I had a pastry feast. On the sweet side, I wolfed a decadent hazelnut mocha croissant, coated with Nutella and filled with so much gooey, creamy stuff inside I needed to take several trips to the napkin dispenser before I was done. The croissant brownie was also a winner — it’s basically a whole brownie covered in laminated dough — as was Zecensa’s sugary praline concoction. On the savory side, the spiraling spanakopita escargot was almost hefty and hearty enough to function as an entire brunch just by itself.
“Reuban and I both live in the neighborhood, our kids go to school here, we feel like a part of this community,” says Zecensa. “We’re a big team here, a big family, and everyone contributes. It’s been good. At the end of the day we just want to make people happy.”
The new Paloma Coffee and Bakery is located at 163 Nassau Avenue, between Newel and Diamond Streets, and is currently open daily from 8 a.m. to 3 p.m.
Oh Boy Supply and Records near Domino Park
About a year ago Brendon Beck and Derek Orrell flipped their Williamsburg cafe Beck and Call to a new concept called Oh Boy, and it’s been nothing but day parties and good times ever since. A couple of early social media hits — the gloppy Oh Boy burger and, especially, the McGriddy, a breakfast sandwich that swaps out bread for pancakes — gave the place some instant juice, but the overall chill and sunny vibes of the place is what has made it a neighborhood staple.

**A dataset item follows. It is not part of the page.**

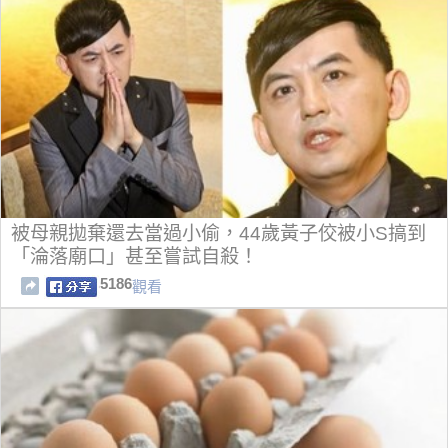
被母親拋棄還去當過小偷，44歲黃子佼被小S搞到
「淪落廟口」甚至嘗試自殺！
5186
觀看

Now the Oh Boy crew has expanded their Williamsburg operation in a big way, with the opening of the spacious and ambitious Oh Boy Supply and Records on South 3rd down by Domino Park. The new spot is basically part of the Freehold complex, and the Oh Boy team, led by chef and Llama Inn alum Merrill Winston will be in charge of all the food for both places. And the wine list will be curated by local favorite Sauce. But Beck, a California native who has lived in Williamsburg for 14 years now, says they have big, if still slightly vague, plans for Oh Boy Supply and Records.
“We’re definitely going to be having a little bit of vinyl listening,” Beck tells Brooklyn Magazine. “And we’re definitely going to carry over the daytime parties from Havemeyer. We’re going to have an amazing sound system, which I’m pretty stoked about, and the food will be super casual but delicious. Nothing crazy, but we’re going to play around with a lot of fun ideas and let them come out as they come out. There will be soft serve. Pastries and coffee. Sunday barbecues. Maybe a caviar something? I don’t know. We’re going to let the neighborhood kind of dictate to us. We just like giving good food to people that want to eat it.”
Oh Boy Supply and Records is located at 45 South 3rd Street, between Wythe and Kent Avenues, and will be open for breakfast, lunch, snacks, and dinner.